Masih cukup panas dan menarik apa yang terjadi para Ratna Sarumpaet, meskipun kepolisian hendak dihajar dengan isu lewat khabar kapolri yang dituding menerima aliran dana korupsi, hingga pembakaran bendera kala upacara peringatan Hari Santri Nasional, toh mengenai RS masih cukup hangat dan menarik perhatian. Dalam pusaran itu menarik saat dua dokter pada posisi yang berseberangan.
Mereka berdua sebenarnya berangkat dari keprihatinan yang sama, merasa tidak nyaman karena adanya kekerasan terhadap perempuan tua lagi, sama-sama simpati. Namun makin jelas pada akhirnya jauh berbeda dan bertolak belakang.
Menarik justru mencoba melihat apa yang disajikan Tompi terlebih dahulu, bagaimana ia yang berprofesi sebagai seorang dokter spesialis bedah plastik, tentu lebih memahami mengenai luka dan apa itu operasi plastik.
Menyedihkan atau miris, ketika orang yang tahu dengan baik, profesional malah dituduh kedokteran masuknya nyogok, dokter abal-abal, dokter hasil revolusimental, ada apa ini coba, ketika menyangkut orang bukan politik melebar ke pemerintah yang memang memiliki program RM itu?
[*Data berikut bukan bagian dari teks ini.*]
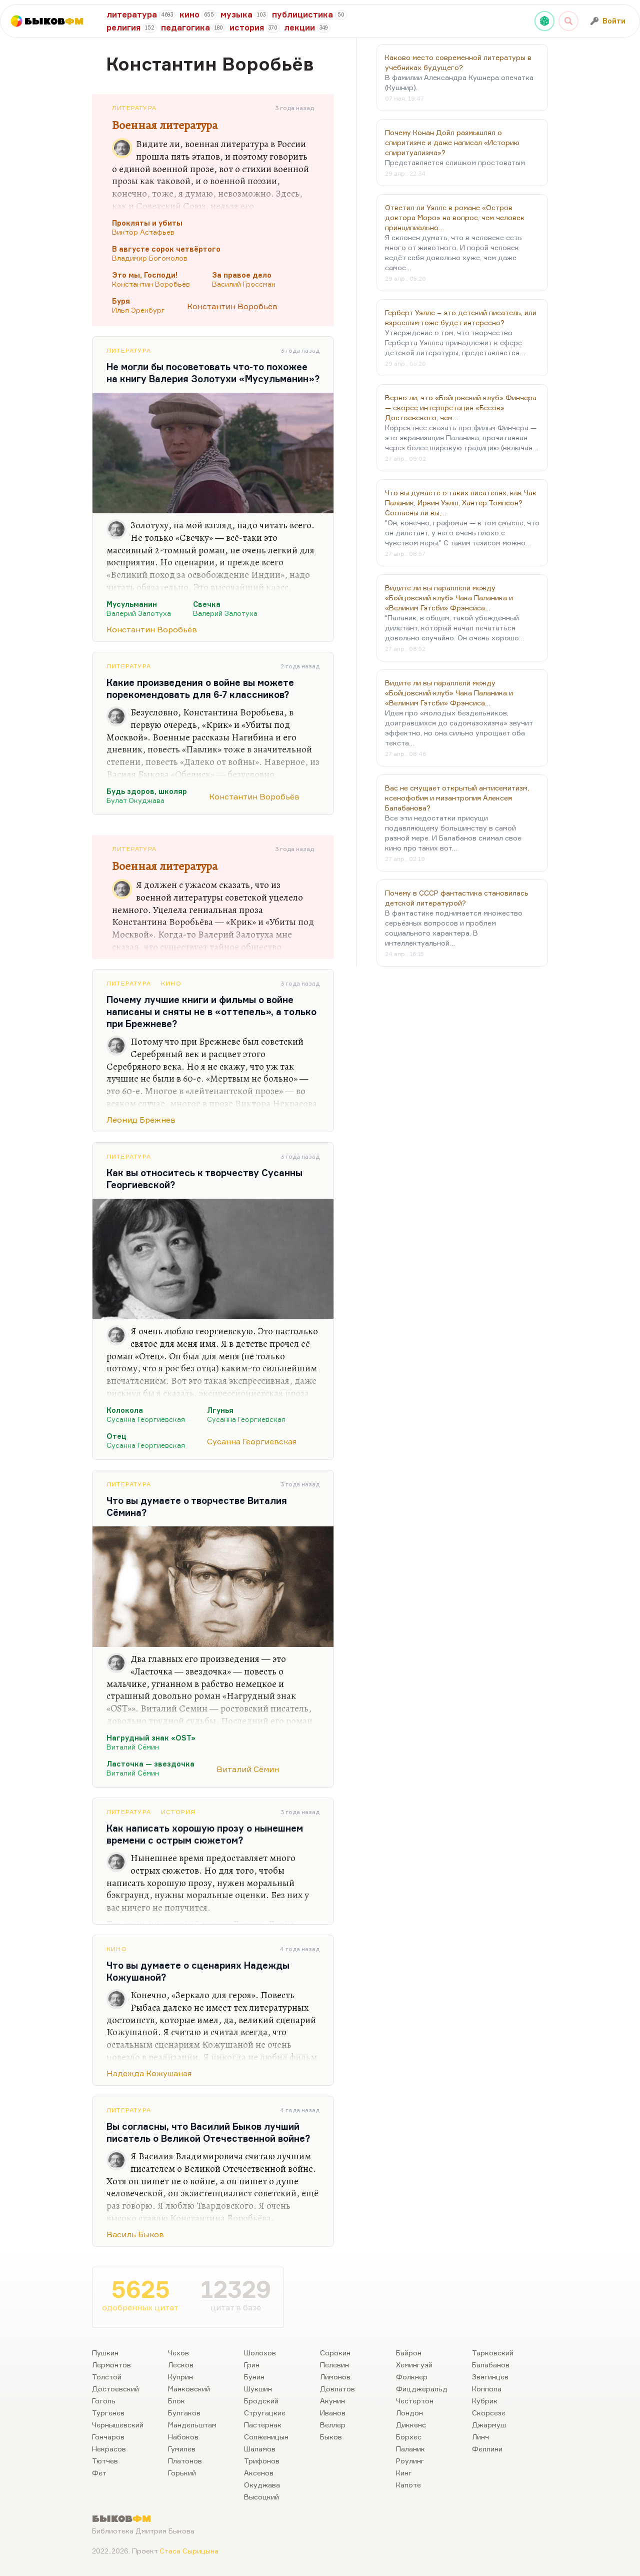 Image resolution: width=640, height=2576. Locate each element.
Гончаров (108, 2436)
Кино (171, 983)
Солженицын (266, 2436)
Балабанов (491, 2364)
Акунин (332, 2400)
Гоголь (104, 2400)
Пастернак (263, 2424)
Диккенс (411, 2424)
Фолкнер (412, 2376)
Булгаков (184, 2412)
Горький (182, 2472)
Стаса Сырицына (189, 2550)
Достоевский (115, 2388)
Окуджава (262, 2484)
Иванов (333, 2412)
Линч (480, 2436)
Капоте (408, 2484)
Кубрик (485, 2400)
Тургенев (108, 2412)
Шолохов (260, 2352)
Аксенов (259, 2472)
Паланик (410, 2448)
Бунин (254, 2376)
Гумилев (182, 2448)
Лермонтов (111, 2364)
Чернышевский (118, 2424)
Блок (176, 2400)
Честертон (415, 2400)
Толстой (107, 2376)
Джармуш (489, 2424)
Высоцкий (261, 2496)
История (178, 1812)
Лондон (409, 2412)
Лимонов (335, 2376)
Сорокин (335, 2352)
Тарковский (493, 2352)
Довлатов (337, 2388)
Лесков (181, 2364)
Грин (252, 2364)
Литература (134, 108)
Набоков (183, 2436)
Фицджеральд (422, 2388)
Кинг (404, 2472)
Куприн (180, 2376)
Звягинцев (490, 2376)
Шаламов (260, 2448)
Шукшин (258, 2388)
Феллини (487, 2448)
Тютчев (105, 2460)
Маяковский (189, 2388)
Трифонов (262, 2460)
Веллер (333, 2424)
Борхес (409, 2436)
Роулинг (410, 2460)
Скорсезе (489, 2412)
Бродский (261, 2400)
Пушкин (105, 2352)
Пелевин (334, 2364)
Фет (99, 2472)
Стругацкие (265, 2412)
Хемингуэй (414, 2364)
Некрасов (109, 2448)
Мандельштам (192, 2424)
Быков (331, 2436)
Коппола (487, 2388)
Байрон (409, 2352)
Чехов (178, 2352)
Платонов (185, 2460)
Tompi menjawab mereka itu fokus pada apa yang memang menjadi ranah tanggung jawab dalam batasan ranah etis yang berbicara soal moral. Ia tidak berlebihan membawa-bawa pada lingkup agama dengan istilah-istilah suci, membawa dalam konteks politik, dan menyeret-nyeret dengan berbagai dalih dan dalil.
Ternyata kalau mau sedikits aja keras keras dan kerja cerdas, ketemu dengan banyak artikel yang membuat makin cerdas. Dengan gampang kog menemukan bahasan bagaimana luka dan lebam karena benda tumpul, pukulan misalnya, apalagi bertubi-tubi sebagaimana kata Hanum Rais. Dalam artikel tersebut juga disebutkan apakah tubuh yang terbentur, atau diam namun mendapatkan pukulan. Jelas bukan arahnya?
Apalagi jika itu adalah hasil oplas, berarti akibat benda tajam. Sangat jauh berbeda dan hasilnya jelas lain sama sekali. Lebam tanpa adanya perubahan warna kulit membiru kehitaman itu karena benda tumpul atau tajam, hayo mosok dokter tidak tahu sih?
Pilihan dan sikap Tompi juga tidak kemudian menuding RS sebagai pelaku kebohongan, padahal ia sejatinya, pada awalnya menerima itu sebagai bentuk kebiadaban, pun ia tidak menyalahkan oplasnya, namun kisah yang mengikuti itu yang ia tidak setujui. Apa yang ia bahas masih dalam koridor apa yang ia geluti sebagai seorang dokter yang khusus bedah plastik, jadi soal luka dan akibat atas penanganan "permak" wajah tentu ia paham dengan baik.
Kembali melihat apa yang dilakukan koleganya dalam dunia kedokteran yang sama beda spesialisasi dan kekhususan, perempuan ini dokter gigi, awal yang sama simpati kepada "penderitaan" si nenek, namun sudah ada ungkapan lebay, soal menyamakan dengan Cut Nyak Dien dan ada nama lain yang katanya menderima kekerasan dalam diri Neno. Ini mungkin soal penolakan di mana-mana. Makin lemah alibi yang mengatakan ia tidak tahu kebenarannya dan menuding RS sebagai pembohong, menjadikan mereka korban atas kebohongan RS.
Mendengar pengakuan RS, Tompi tidak bereaksi secara berlebihan, padahal seharusnya jauh lebih marah ia yang sudah dituding macam-macam oleh Zon dan kawan-kawan, namun malah tetap fokus pada apa yang memang menjadi keahlian dan tugasnya. Hanum malah mengaitkan dengan agama dan menyitir kata-kata religius, ada apa ini?
Kedua dokter membuat pernyataan yang sama, yaitu sama-sama prihatin ketika spontan melihat itu. Berbeda karena Tompi hanya melihat photo dari media sosial yang ia terima, Hanum menerima pengakuan, yang diistilahkan dengan bahasa khusus yaitu dalam bahasa Arab, apa ini tidak ada keinginan atau maksud lain?